El principio antrópico
No obstante, existe un planteamiento llamado "principio antrópico" que sugiere que las fuerzas del universo fueron calculadas con gran precisión para permitir la existencia del ser humano y del resto de los seres vivos sobre la Tierra. En efecto, cualquier mínima diferencia en el equilibro de tales fuerzas habría hecho del todo imposible la vida. Desde la peculiar estructura de los átomos que constituyen la materia del universo, con sus electrones cargados negativamente y sus neutrones ligeramente superiores en masa a los protones positivos, hasta la precisión de la órbita terrestre alrededor del Sol, situada a la distancia adecuada para que la temperatura en la Tierra permita la vida, todo induce a pensar que las leyes físicas fueron calibradas exquisitamente desde el principio, con el fin de permitir la existencia de la especie humana (Colson, 1999: 65). El globo terráqueo tiene el tamaño justo, la temperatura idónea, la fuerza de la gravedad necesaria, el agua imprescindible y los elementos químicos adecuados para sustentar a todos los organismos y especialmente al ser humano. ¿Por qué? ¿se debe todo ello al producto de una cadena de casualidades o al diseño de una mente inteligente? ¿es el orden resultado del caos o de un plan determinado?

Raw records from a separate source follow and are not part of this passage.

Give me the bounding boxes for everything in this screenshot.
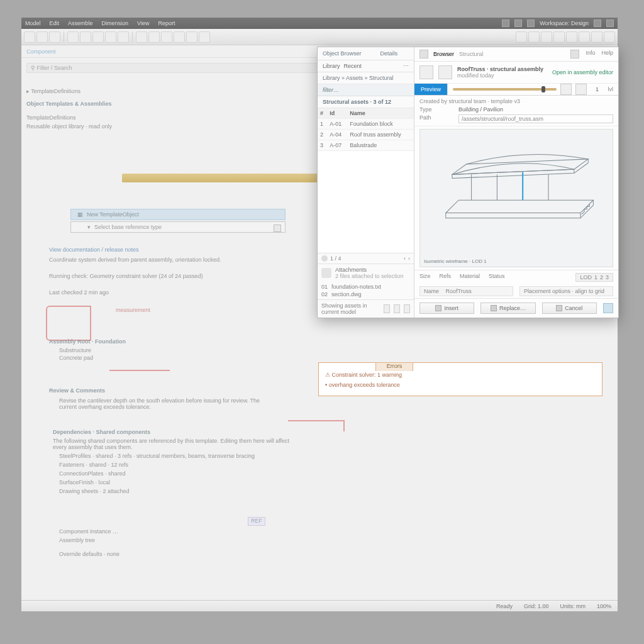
right-help-link[interactable]: Help	[601, 50, 613, 58]
ribbon-component[interactable]: Component	[26, 48, 56, 55]
attachment-row[interactable]: 02 section.dwg	[321, 291, 410, 298]
tool-open-icon[interactable]	[36, 31, 48, 43]
seg-1[interactable]: 1	[594, 274, 597, 280]
lod-slider[interactable]	[453, 88, 556, 91]
left-tab-recent[interactable]: Recent	[344, 63, 362, 69]
cell-v: RoofTruss	[446, 288, 472, 294]
tool-select-icon[interactable]	[136, 31, 147, 43]
tool-paste-icon[interactable]	[118, 31, 129, 43]
attach-id: 02	[321, 291, 328, 297]
table-row[interactable]: 2 A-04 Roof truss assembly	[318, 130, 414, 140]
btn-label: Replace…	[499, 305, 526, 311]
col-id[interactable]: Id	[327, 108, 347, 119]
dep-3[interactable]: ConnectionPlates · shared	[59, 470, 126, 477]
svg-marker-0	[446, 200, 594, 213]
doc-para1: Coordinate system derived from parent as…	[49, 257, 221, 263]
bot-1[interactable]: Component instance …	[59, 528, 118, 535]
tool-more-icon[interactable]	[604, 31, 615, 43]
cell: Foundation block	[347, 119, 414, 130]
pager-next-icon[interactable]: ›	[408, 255, 410, 262]
tool-cut-icon[interactable]	[92, 31, 104, 43]
tool-rotate-icon[interactable]	[161, 31, 172, 43]
pager-prev-icon[interactable]: ‹	[404, 255, 406, 262]
dep-2[interactable]: Fasteners · shared · 12 refs	[59, 462, 128, 468]
meta-path-input[interactable]	[458, 114, 613, 123]
doc-groupA-2[interactable]: Concrete pad	[59, 355, 93, 361]
object-name: RoofTruss · structural assembly	[457, 66, 543, 72]
col-name[interactable]: Name	[347, 108, 414, 119]
doc-docs-link[interactable]: View documentation / release notes	[49, 247, 138, 253]
bot-3[interactable]: Override defaults · none	[59, 551, 119, 557]
selected-template-row[interactable]: ▦ New TemplateObject	[70, 209, 286, 220]
tool-move-icon[interactable]	[148, 31, 160, 43]
table-row[interactable]: 3 A-07 Balustrade	[318, 140, 414, 151]
seg-3[interactable]: 3	[606, 274, 609, 280]
bot-2[interactable]: Assembly tree	[59, 537, 95, 543]
attachment-row[interactable]: 01 foundation-notes.txt	[321, 283, 410, 291]
right-crumb: Structural	[459, 51, 484, 57]
table-row[interactable]: 1 A-01 Foundation block	[318, 119, 414, 130]
console-tab-errors[interactable]: Errors	[375, 362, 413, 371]
tool-snap-icon[interactable]	[528, 31, 540, 43]
dep-5[interactable]: Drawing sheets · 2 attached	[59, 488, 130, 494]
tool-measure-icon[interactable]	[186, 31, 197, 43]
menu-assemble[interactable]: Assemble	[68, 20, 93, 26]
insert-button[interactable]: Insert	[419, 303, 474, 314]
cell: A-01	[327, 119, 347, 130]
tool-copy-icon[interactable]	[105, 31, 116, 43]
highlight-box	[46, 306, 91, 341]
left-tab-library[interactable]: Library	[323, 63, 340, 69]
tool-print-icon[interactable]	[591, 31, 602, 43]
toolbar-sep	[64, 31, 64, 43]
slider-dec-icon[interactable]	[560, 84, 572, 95]
left-tab-menu-icon[interactable]: ⋯	[403, 63, 409, 69]
resize-handle-icon[interactable]	[603, 303, 613, 313]
tool-redo-icon[interactable]	[80, 31, 91, 43]
dialog-tab-details[interactable]: Details	[380, 50, 398, 57]
template-type-input[interactable]: ▾ Select base reference type	[70, 221, 286, 233]
left-filter-input[interactable]: filter…	[318, 84, 414, 96]
tool-new-icon[interactable]	[24, 31, 35, 43]
tool-section-icon[interactable]	[199, 31, 210, 43]
preview-3d[interactable]: Isometric wireframe · LOD 1	[419, 129, 613, 267]
user-icon[interactable]	[502, 19, 509, 27]
col-num[interactable]: #	[318, 108, 327, 119]
settings-icon[interactable]	[514, 19, 522, 27]
doc-groupA-1[interactable]: Substructure	[59, 347, 91, 353]
lod-segment[interactable]: LOD 1 2 3	[575, 273, 613, 282]
tool-export-icon[interactable]	[579, 31, 590, 43]
placement-options[interactable]: Placement options · align to grid	[519, 286, 613, 296]
right-info-link[interactable]: Info	[586, 50, 595, 58]
left-foot-btn-3[interactable]	[404, 304, 410, 313]
minimize-icon[interactable]	[594, 19, 601, 27]
maximize-icon[interactable]	[606, 19, 614, 27]
menu-report[interactable]: Report	[158, 20, 175, 26]
menu-model[interactable]: Model	[25, 20, 41, 26]
menu-edit[interactable]: Edit	[50, 20, 60, 26]
seg-2[interactable]: 2	[600, 274, 603, 280]
open-in-editor-link[interactable]: Open in assembly editor	[552, 69, 613, 75]
tab-preview[interactable]: Preview	[414, 84, 448, 95]
template-icon: ▦	[77, 211, 83, 218]
slider-inc-icon[interactable]	[575, 84, 587, 95]
left-breadcrumb[interactable]: Library » Assets » Structural	[318, 72, 414, 84]
help-icon[interactable]	[527, 19, 535, 27]
tool-save-icon[interactable]	[49, 31, 60, 43]
tool-scale-icon[interactable]	[174, 31, 185, 43]
cancel-button[interactable]: Cancel	[542, 303, 597, 314]
left-foot-btn-1[interactable]	[384, 304, 390, 313]
tool-view3d-icon[interactable]	[553, 31, 565, 43]
dep-1[interactable]: SteelProfiles · shared · 3 refs · struct…	[59, 453, 255, 459]
menu-dimension[interactable]: Dimension	[102, 20, 129, 26]
dep-4[interactable]: SurfaceFinish · local	[59, 479, 110, 486]
replace-button[interactable]: Replace…	[480, 303, 535, 314]
tool-render-icon[interactable]	[566, 31, 577, 43]
panel-settings-icon[interactable]	[570, 50, 579, 58]
menu-view[interactable]: View	[137, 20, 149, 26]
tool-layers-icon[interactable]	[541, 31, 552, 43]
status-zoom[interactable]: 100%	[597, 603, 611, 609]
left-foot-btn-2[interactable]	[394, 304, 400, 313]
tool-undo-icon[interactable]	[67, 31, 79, 43]
tool-grid-icon[interactable]	[516, 31, 527, 43]
doc-heading: Object Templates & Assemblies	[26, 101, 112, 107]
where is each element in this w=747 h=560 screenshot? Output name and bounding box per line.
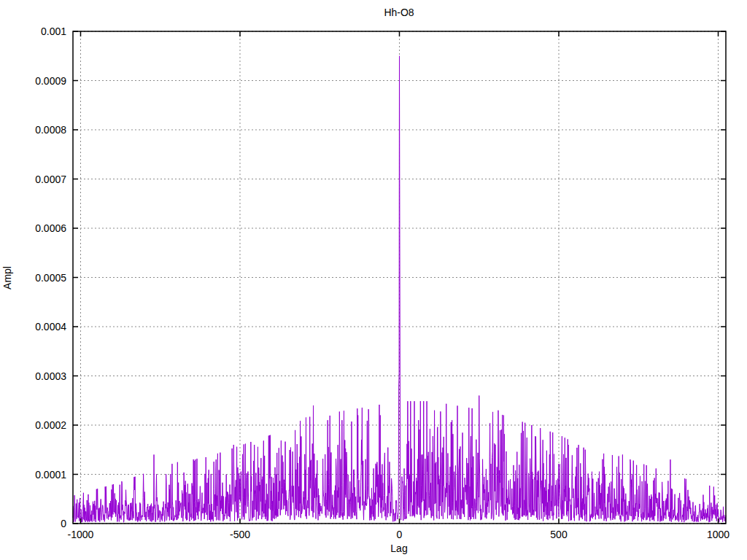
y-tick-label: 0.0004 [35, 321, 66, 332]
y-tick-label: 0.0006 [35, 222, 66, 234]
y-axis-label: Ampl [1, 266, 13, 289]
tick-label-layer: -1000-5000500100000.00010.00020.00030.00… [35, 26, 729, 540]
x-tick-label: -1000 [68, 529, 94, 540]
x-tick-label: 500 [550, 529, 568, 540]
y-tick-label: 0.0001 [35, 469, 66, 481]
y-tick-label: 0.0002 [35, 419, 66, 431]
x-tick-label: 0 [397, 529, 403, 540]
plot-svg: -1000-5000500100000.00010.00020.00030.00… [0, 0, 747, 560]
x-tick-label: 1000 [707, 529, 729, 540]
correlation-series-line [73, 56, 726, 523]
y-tick-label: 0.0003 [35, 370, 66, 382]
y-tick-label: 0.0007 [35, 174, 66, 185]
y-tick-label: 0 [61, 518, 66, 529]
chart-figure: -1000-5000500100000.00010.00020.00030.00… [0, 0, 747, 560]
y-tick-label: 0.0008 [35, 124, 66, 136]
data-layer [73, 56, 726, 523]
chart-title: Hh-O8 [384, 7, 414, 18]
y-tick-label: 0.0009 [35, 75, 66, 87]
y-tick-label: 0.001 [41, 26, 66, 37]
x-tick-label: -500 [230, 529, 250, 540]
x-axis-label: Lag [390, 542, 407, 554]
y-tick-label: 0.0005 [35, 272, 66, 284]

Los fenómenos naturales que se producen por casualidad presentan unas características comunes que son bien conocidas. Se trata siempre de acontecimientos irregulares, inconstantes y muy imprecisos (Dembski, 1998). Por ejemplo, la trayectoria que sigue un relámpago producido en una tormenta es un acontecimiento aleatorio o casual. La meteorología sabe que los rayos se originan en la atmósfera por efecto de las nubes de desarrollo vertical, que al acumular cargas eléctricas enormes, provocan descargas en el interior de la nube, entre dos nubes o entre la base de una nube y la superficie terrestre. Pero no puede predecir en que punto exacto de la tierra caerá el rayo, ni cuántos lo harán o con qué frecuencia. Su comportamiento es por tanto impreciso, inconstante e irregular, ya que depende de la casualidad. Otros fenómenos naturales están sometidos a leyes y su comportamiento se puede predecir con exactitud puesto que son regulares y repetibles.
Dentro de este segundo grupo entraría, por ejemplo, la ley de la gravitación universal formulada por Newton que es la responsable de que en el espacio los cuerpos se atraigan recíprocamente en razón directa de sus masas y en razón inversa del cuadrado de sus distancias. Según esta ley es posible predecir la velocidad a la que caen los cuerpos en cualquier planeta, así como su aceleración y otras muchas características regulares que se pueden comprobar y repetir. De manera que los fenómenos como la caída de la lluvia, la nieve o el granizo, son el producto de las fuerzas de la naturaleza.
Ahora bien, hay acontecimientos que no pueden ser explicados mediante la casualidad ni como consecuencia de leyes naturales. Se trata de fenómenos impredecibles pero que, a la vez, son altamente precisos. En tales casos, la respuesta más lógica es que son el resultado de un diseño inteligente. Si, por ejemplo, a la orilla de un río se descubren guijarros redondeados, resulta fácil deducir que son el producto de la erosión fluvial. Pero si entre ellos aparece un teléfono portátil, un celular, la única explicación razonable es que semejante artefacto debe ser el resultado de un designio ingenioso. Es imposible que se haya formado por casualidad o por medio de las leyes de la naturaleza. Esto es precisamente lo que sugiere el principio antrópico, que en el universo hay evidencia de diseño ya que existen formas irregulares que no se pueden explicar mediante leyes naturales y que, al mismo tiempo, presentan una alta especificidad, una disposición misteriosamente compleja para permitir y sustentar la vida. El principio antrópico apunta hacia la existencia de un creador inteligente que diseñó el universo con un plan determinado.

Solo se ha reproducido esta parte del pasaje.